Churchill had already telegraphed to Truman that day about the need for a meeting of the three heads of Government. ‘In the meantime,’ he noted, ‘it is my present intention to adhere to our interpretation of the Yalta Agreements and to stand firmly on our present announced attitude towards all questions at issue.’¹⁰ One of these questions was the control of the Italian province of Venezia Giulia, into parts of which Marshal Tito’s Yugoslav partisan forces had marched, but where the Allied forces under Field Marshal Alexander were in almost complete control. Tito’s forces had, however, entered the southern part of the Austrian province of Carinthia. ‘Trouble brewing with Yugoslavia,’ noted the First Sea Lord, Admiral Sir Andrew Cunningham, in his diary on May 10. ‘Tito refusing to give way and occupying up to the Isonzo River and beyond. Also crossing the borders of Austria.’¹¹ To Tito, Churchill telegraphed that day, about Alexander’s armies: ‘It would be a great mistake I am sure for you to make an attack upon him. In such circumstances he has already the fullest authority to reply.’ This ‘trial of strength’, Churchill suggested, should be ‘reserved for the Peace Table’.¹²

That night, Churchill was due to broadcast to the nation. ‘I shall be listening to you tonight my darling,’ Clementine Churchill telegraphed from Moscow, ‘and thinking of you and the glorious five years of your service to the nation and to the world.’¹³

***

The first days of victory in Europe coincided with the news that fifteen Polish leaders, approved by Britain as possible members of a future Polish Government, had been arrested by the Soviet authorities and taken to Moscow, not as political negotiators, but as prisoners. ‘I do not see what we can do now in this interlude of joy-making,’ Churchill minuted to the Deputy Under-Secretary of State at the Foreign Office, Sir Orme Sargent, on May 10. ‘Obviously this is a most grave question between the victorious States,’ Churchill added: ‘I do not feel I can say anything more to Stalin at the moment; but it may be a speech should be made in Parliament in the near future.’¹⁴ To Anthony Eden, who was then in San Francisco discussing the future of the United Nations World Organization, Churchill telegraphed on May 11:

Today there are announcements in the newspapers of the large withdrawals of American troops now to begin month by month. What are we to do? Great pressure will soon be put on us at home to demobilise partially. In a very short time our armies will have melted, but the Russians may remain with hundreds of divisions in possession of Europe from Lübeck to Trieste, and to the Greek frontier on the Adriatic. All these things are far more vital than the amendments to a World Constitution which may well never come into being till it is superseded after a period of appeasement by a third World War.¹⁵

In a second telegram to Eden on May 11, Churchill discussed two possible months for the General Election, June and October. June, he wrote, was thought by ‘general consensus’ to be better for the Conservative Party; October would leave Government ‘paralysed’ for too long and would result in the ‘many questions requiring settlement’ in the international sphere being ‘looked at from Party angles’. Eden had earlier been in favour of June, Churchill reminded him. ‘On the other hand,’ Churchill added, ‘the Russian peril, which I regard as enormous, could be better faced if we remain united.’¹⁶

Churchill set out his anxieties about Soviet policy, and the future of Europe, in a telegram to Truman, stressing the need to reach an immediate ‘understanding’ with Russia. The telegram, as sent on May 12, began:

I am profoundly concerned about the European situation. I learn that half the American Air Force in Europe has already begun to move to the Pacific theatre. The newspapers are full of the great movements of the American armies out of Europe. Our armies also are, under previous arrangements, likely to undergo a marked reduction. The Canadian Army will certainly leave. The French are weak and difficult to deal with. Anyone can see that in a very short space of time our armed power on the Continent will have vanished, except for moderate forces to hold down Germany.

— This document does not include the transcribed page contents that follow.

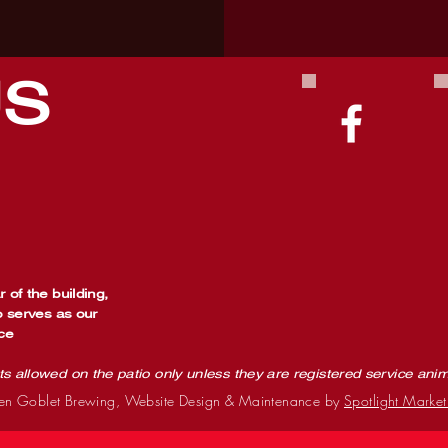
US
 of the building,
o serves as our
ce
ts allowed on the patio only unless they are registered service ani
n Goblet Brewing, Website Design & Maintenance by
Spotlight Market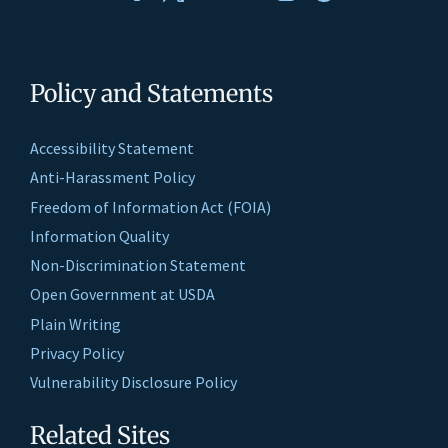
Policy and Statements
Accessibility Statement
Anti-Harassment Policy
Freedom of Information Act (FOIA)
Information Quality
Non-Discrimination Statement
Open Government at USDA
Plain Writing
Privacy Policy
Vulnerability Disclosure Policy
Related Sites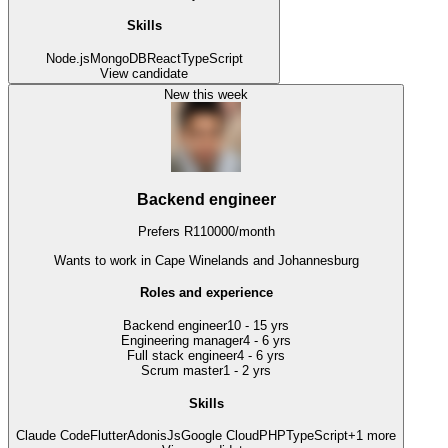
Skills
Node.js
MongoDB
React
TypeScript
View candidate
New this week
Backend engineer
Prefers
R
110000
/
month
Wants to work
in Cape Winelands and Johannesburg
Roles and experience
Backend engineer
10 - 15 yrs
Engineering manager
4 - 6 yrs
Full stack engineer
4 - 6 yrs
Scrum master
1 - 2 yrs
Skills
Claude Code
Flutter
AdonisJs
Google Cloud
PHP
TypeScript
+
1
more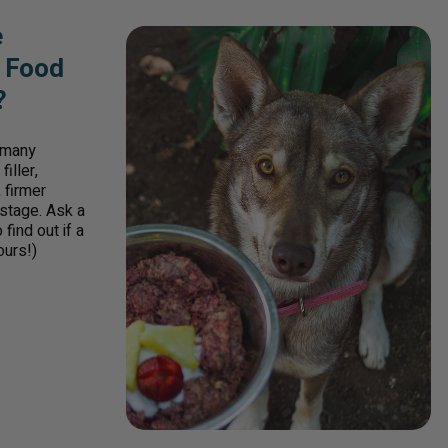
e
w Food
?
r many
iller,
 firmer
 stage. Ask a
find out if a
ours!)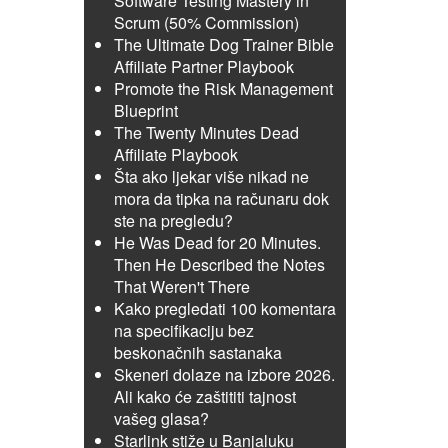
Software Testing Mastery in
Scrum (50% Commission)
The Ultimate Dog Trainer Bible
Affiliate Partner Playbook
Promote the Risk Management
Blueprint
The Twenty Minutes Dead
Affiliate Playbook
Šta ako ljekar više nikad ne
mora da tipka na računaru dok
ste na pregledu?
He Was Dead for 20 Minutes.
Then He Described the Notes
That Weren't There
Kako pregledati 100 komentara
na specifikaciju bez
beskonačnih sastanaka
Skeneri dolaze na izbore 2026.
Ali kako će zaštititi tajnost
vašeg glasa?
Starlink stiže u Banjaluku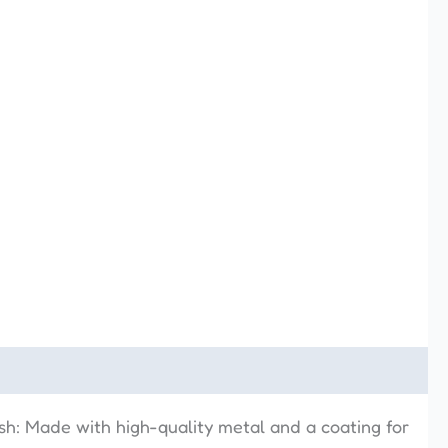
ish: Made with high-quality metal and a coating for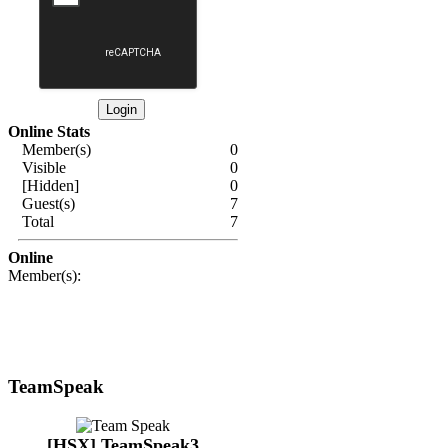
Online Stats
Member(s)
0
Visible
0
[Hidden]
0
Guest(s)
7
Total
7
Online
Member(s):
TeamSpeak
[HSX] TeamSpeak3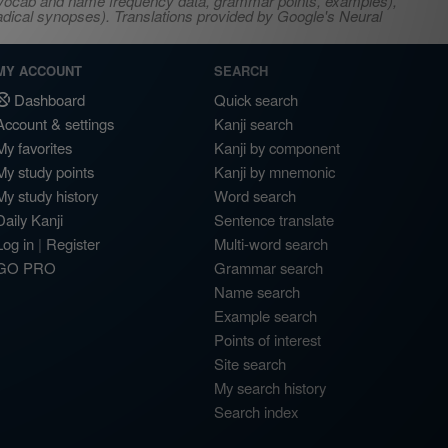
s, vocab and name frequency data, grammar points, examples),
adical synopses). Translations provided by Google's Neural
MY ACCOUNT
SEARCH
Dashboard
Quick search
Account & settings
Kanji search
My favorites
Kanji by component
My study points
Kanji by mnemonic
My study history
Word search
Daily Kanji
Sentence translate
Log in
|
Register
Multi-word search
GO PRO
Grammar search
Name search
Example search
Points of interest
Site search
My search history
Search index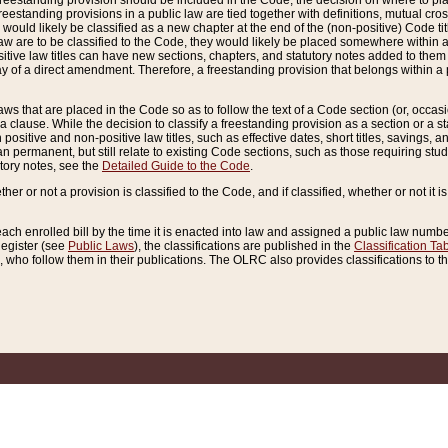
reestanding provision should be included in the Code, the decision on where to plac
freestanding provisions in a public law are tied together with definitions, mutual cr
ns would likely be classified as a new chapter at the end of the (non-positive) Code tit
aw are to be classified to the Code, they would likely be placed somewhere within a
itive law titles can have new sections, chapters, and statutory notes added to them 
f a direct amendment. Therefore, a freestanding provision that belongs within a posi
ws that are placed in the Code so as to follow the text of a Code section (or, occasion
 a clause. While the decision to classify a freestanding provision as a section or a st
 positive and non-positive law titles, such as effective dates, short titles, savings, 
 permanent, but still relate to existing Code sections, such as those requiring stud
utory notes, see the
Detailed Guide to the Code
.
ther or not a provision is classified to the Code, and if classified, whether or not it i
each enrolled bill by the time it is enacted into law and assigned a public law number
Register (see
Public Laws
), the classifications are published in the
Classification Ta
who follow them in their publications. The OLRC also provides classifications to the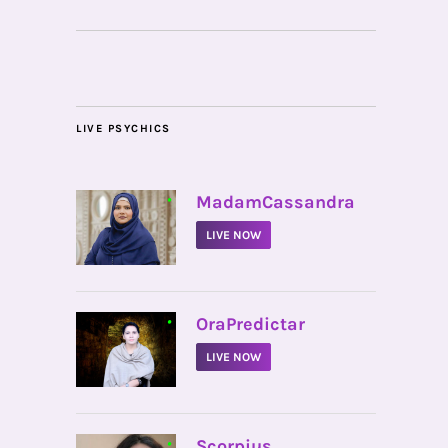
LIVE PSYCHICS
•
MadamCassandra
LIVE NOW
•
OraPredictar
LIVE NOW
•
Scorpius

Meanwhile what is to happen about Russia? I have always worked for friendship with Russia, but, like you, I feel deep anxiety because of their misinterpretation of the Yalta decisions, their attitude towards Poland, their overwhelming influence in the Balkans, excepting Greece, the difficulties they make about Vienna, the combination of Russian power and the territories under their control or occupied, coupled with the Communist technique in so many other countries, and above all their power to maintain very large armies in the field for a long time. What will be the position in a year or two, when the British and American Armies have melted and the French has not yet been formed on any major scale, when we may have a handful of divisions, mostly French, and when Russia may choose to keep two or three hundred on active service?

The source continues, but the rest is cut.